Un soir, nous avons évoqué cela avec Olivier Adam et je me suis dit que cet endroit était un peu notre frontière mexicaine à nous, qu’il n’y avait qu’à creuser pour y trouver une dramaturgie formidable. J’en ai parlé avec Emmanuel Courcol et nous avons commencé à réfléchir à une histoire qui se passerait dans ce cadre-là.

Vous avez procédé comment ?
Avec Emmanuel, on a pris contact avec les associations qui font ce qu’elles peuvent pour aider ces types
et on est parti pour Calais. pendant plusieurs jours d’un hiver glacial, on a côtoyé la vie de ces bénévoles
et celle infernale des réfugiés : la «jungle» dans laquelle ils trouvent refuge, le racket des passeurs, les in- cessantes persécutions policières - une garnison entière de Crs leur est dédiée - , les centres de rétention, les contrôles des camions dans lesquels ils se faufilent pour monter sur les ferries et dans lesquels ils risquent leurs vies pour échapper aux détecteurs de Co2, de battements de cœur, scanners, etc...
Ce qui nous a beaucoup surpris c’est l’âge des réfugiés, les plus vieux n’ont pas 25 ans. Il y a même des gamins d’une quinzaine d’années qui entreprennent seuls ce périple fou. En parlant avec Sylvie Copyans de l’association salam, on a appris que plusieurs d’entre eux, en désespoir de cause, avaient même tenté de traverser à la nage... Au bout de quelques jours, on est rentré à paris avec tout ça dans la tête, sans se dire un mot dans la voiture.

Comment s’est élaborée la trame du scénario ?
Cette histoire d’un jeune type qui veut traverser la Manche à la nage nous hantait. C’est Emmanuel qui, le premier, a dit : «Il va à la piscine de Calais pour s’entraîner». et j’ai ajouté : «et il rencontre un maître nageur». en deux phrases, on tenait la trame et les personnages, tout en sachant qu’on n’était pas dans une «surscénarisation», dans une histoire à deux balles, et qu’on ne trahissait pas le vécu des réfugiés.
Le sujet était tellement fort, tellement incarné par l’actualité des migrants, qu’il fallait que l’honnêteté prime.

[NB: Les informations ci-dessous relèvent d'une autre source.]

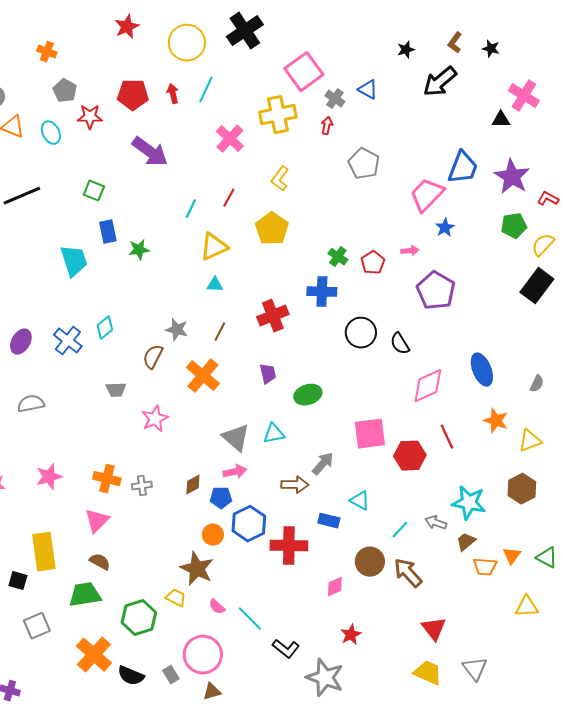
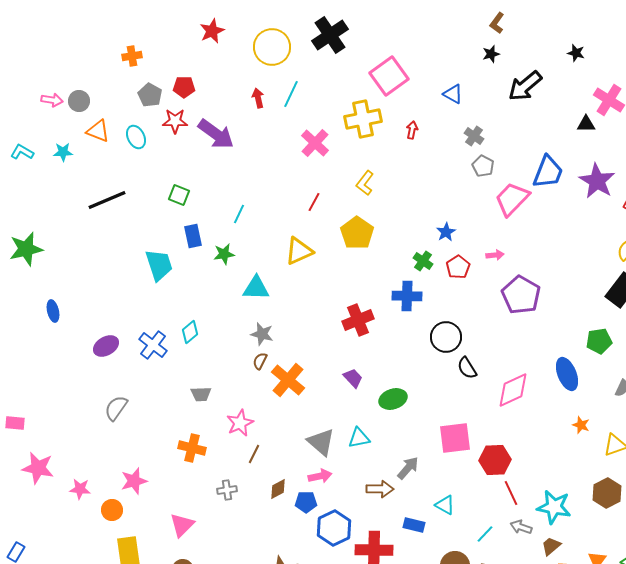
brown L-shape: (455, 43) -> (497, 23), moved
orange cross: (47, 52) -> (132, 56), turned -30
red pentagon: (133, 95) -> (184, 87), moved, size x0.7
gray cross: (335, 99) -> (474, 136), moved
purple arrow: (150, 152) -> (216, 134), moved
gray pentagon: (364, 164) -> (483, 166), moved, size x0.7
cyan line: (191, 209) -> (239, 214), moved
green pentagon: (514, 226) -> (599, 341), moved
blue star: (445, 228) -> (446, 232), moved
cyan triangle: (215, 285) -> (256, 288), moved, size x1.6
brown line: (220, 332) -> (254, 454), moved
purple ellipse: (21, 342) -> (106, 346), turned 30
black semicircle: (400, 344) -> (467, 368), moved
brown semicircle: (153, 357) -> (260, 361), moved, size x0.7
purple trapezoid: (268, 374) -> (353, 378), turned -30
gray semicircle: (31, 404) -> (116, 408), turned -44
orange star: (496, 421) -> (581, 425), size x0.7
red line: (447, 437) -> (511, 493), moved
orange cross: (107, 479) -> (192, 448), moved
orange circle: (213, 535) -> (112, 510), moved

C’est comme ça qu’est né le personnage de Simon.

Il fallait quitter l’aspect documentaire et ramener les personnages à leur histoire personnelle, à leur relation affective qui conditionne tellement la vie de chacun et qui est souvent derrière tout. En regardant vivre les bénévoles, je me suis dit que certains d’entre eux partageaient sûrement leur vie avec un conjoint qui n’avait probablement pas toujours leur générosité et leur engagement.
Simon est quelqu’un de faillible, comme nous le sommes tous, loin d’être parfait. Au départ, comme la plupart des calaisiens, il ne s’intéresse pas au problème des migrants, il le subit : «Il baisse les yeux et rentre chez lui», comme dit Marion, son ex-femme. Plus jeune, il est passé tout près d’une grande carrière sportive et cet échec l’a rendu amer. Il s’est enfermé dans sa vie de maître nageur et son seul problème aujourd’hui c’est que Marion l’ait quitté. Quand il rencontre Bilal, il l’aide pour de mauvaises raisons. s’il lui propose de les héberger, lui et son copain Zoran, c’est juste pour impressionner Marion, pour lui prouver qu’il n’est pas l’individualiste forcené qu’elle croit qu’il est, tout cela dans le but de la reconquérir. Et ça va déraper : aide à personnes en situation irrégulière, c’est puni par la loi. Il met le doigt dans un engrenage qu’il ne maîtrise pas. Et plus il est happé par cette mécanique, plus il prend conscience de l’injustice totale qui règne autour de lui, plus il s’attache à Bilal.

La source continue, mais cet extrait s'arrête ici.